- DESCRIPTION OF THE TASK -
Could you output every record again, exactly as given?

- DATA SHOWN -
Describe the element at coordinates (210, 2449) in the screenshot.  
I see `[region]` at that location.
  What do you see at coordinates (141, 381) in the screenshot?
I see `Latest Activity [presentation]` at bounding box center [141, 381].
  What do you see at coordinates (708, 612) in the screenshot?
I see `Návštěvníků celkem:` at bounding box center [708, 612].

- ANSWER BOX -
Describe the element at coordinates (210, 2449) in the screenshot.  
I see `[region]` at that location.
  What do you see at coordinates (141, 381) in the screenshot?
I see `Latest Activity [presentation]` at bounding box center [141, 381].
  What do you see at coordinates (708, 612) in the screenshot?
I see `Návštěvníků celkem:` at bounding box center [708, 612].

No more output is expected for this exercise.